I told him he was fired, effective immediately.

“I don’t know how you do all that shit anyway. It looks so scary, all that skin, like it’s about to attack you.” He clawed the air with his hands in loose fists, fingers half-curled, as if defending himself against a predator.

“You’re literally the stupidest person I know,” I said. My mouth was half-full, and a bit of cilantro flew out and landed on the table. “I do mean literally.”

“Okay, okay. Enough joking around.” He reached into the canvas messenger bag that hung from the back of his chair and took out a small blue notebook, bound with a spiral ring. “You have to make a list,” Won said. “When you start feeling all nostalgic, remembering the good times, you’ll have this in your hands as a reality check.”
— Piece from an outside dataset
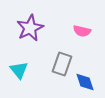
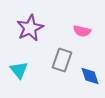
gray rectangle: moved 4 px up
blue diamond: moved 5 px right, 6 px up
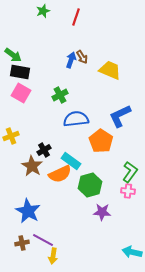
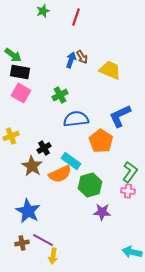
black cross: moved 2 px up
I touched a finger to the blue elastic band running down the right side of the cover.

“What if I never meet anyone ever again,” I said after a moment.

“Jane,” he said. “We’re twenty-six. What are you talking about?”

“What if Carly was the one?”

“She wasn’t, though.”

“How do you know?” I said. “What if she was my chance—”

“If we’re both still single by the time we turn thirty, let’s get married,” he said. “I’m serious, Jane. Think about the registry—”

“Your mom would be so happy,” I said.

“We should invite Miss King,” he added.

“Obviously she’ll officiate,” I said.

“What about Fiona?” Then he asked if I’d talked to her lately. I mumbled something about the three-hour time difference between us.

“She broke up with Jasper. Did you hear?” he said. “I don’t know how, but they’re still living together.”

“What?” I said. “Why?”

“You should call her,” he said. “She’s going through major—”

“Why doesn’t she call me?” I said. “She has my number.”

Won looked at me for a moment but didn’t press it.

“I’m going through some shit, too.” I stared back at Won, and he knew I wasn’t just talking about the breakup with Carly. Suddenly the joke he made about us getting married wasn’t funny at all. It made me think of my parents. My dad. Then I was angry, and I wanted lunch to end.

I made up an excuse about forgetting an appointment. Won knew I was lying, but I didn’t care.

“Take the notebook,” he said. I swiped it off the table before I cut out, leaving Won by himself.